In December last year, the company decided to advertise itself in Russia with the image of a snow-covered country map. Not a very clever idea, since the borders of the state are subject to continuous discussion since 2014, the year of the annexation of Crimea. In addition, the map in question not only excluded Crimea, but also the Kuril Islands and even the city of Kaliningrad, univocally recognized as Russian since 1945. Protests have not been slow to arrive and Coca-Cola, instead of withdrawing the campaign, has decided to redesign the map including all the previously excluded geographical areas.
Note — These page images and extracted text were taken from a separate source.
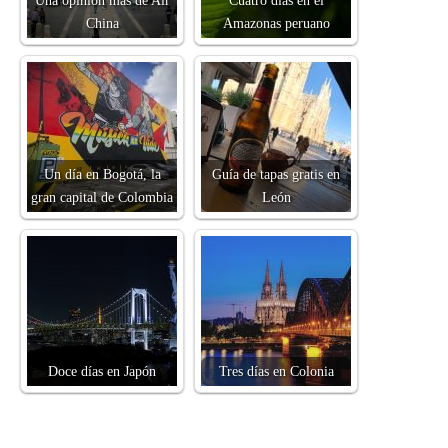
China
Amazonas peruano
Un día en Bogotá, la
Guía de tapas gratis en
gran capital de Colombia
León
Doce días en Japón
Tres días en Colonia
The decision, as expected by everyone except the company’s marketing managers, was not welcomed with enthusiasm by the Ukrainian government.
The incident created by Coca-Cola provoked a chain reaction that reached its peak when a group of influential Russian personalities posted a list of global American companies that recognized the annexation of Crimea to Russia, despite the official position of the United States on the question.
This intricate geography lesson can make us reflect on the growing weight of multinational companies also at the political level and on the need to get to know the public of our campaigns in depth, especially if we are dealing with different cultures and countries.
“Vanity-Fail” was the nickname attributed by the web to the Christmas post published by Vanity Fair Italia on December 2016 on its Facebook page, accompanied by a text that emphasizes the unhappy combination of images. “This week for the opening of our Facebook page we ask you to choose between a tragic image of the escape from Aleppo and a splendid shot of Mount Cervino. What do you think is the right picture to accompany us during the Christmas week 2016? Tell us with a like on the image you prefer. “
Following the outrageous indignation of the web, the editor of the magazine Luca Dini published a post of apology accompanied by the words of the photo editor Andrea Annaratone, motivating the choice of the two photographs. After this the explanation the public has split in half between those who continued to condemn the post and those who have shown themselves more understanding. What surely emerges is the absolute importance of knowing how to manage a crisis, even before worrying about avoiding it.
The symbol of Christmas Made in Italy, the panettone, is often depicted with hushed atmospheres pervaded by the goodness of the holidays. Often, but not always. It is precisely on the uniformity of the messages of the various competitors that the well-known agency Saatchi & Saatchi Italy played in the creation of the new advertising campaign for Motta.
The irreverent off-screen voice tells the ingredients of an imaginary panettone prepared with vegan ingredients, to then deny and reaffirm its loyalty to the traditional recipe. A mockery of the veg world that entertains the vegans themselves, stepping out of the politically correct, which has received criticism mainly from a slice of consumers that, in any case, would not have consumed the product.
It would seem anything but a fail, but there is an aspect of digital communication to be taken into account even when the brightest ideas are implemented: the web does not forget. What would happen if, in a not so distant future, the vegan food market grew until reaching volumes that could decide the fate of a confectionery company?
For Christmas, they say, we are all better. But not with marketers and their mistakes, apparently.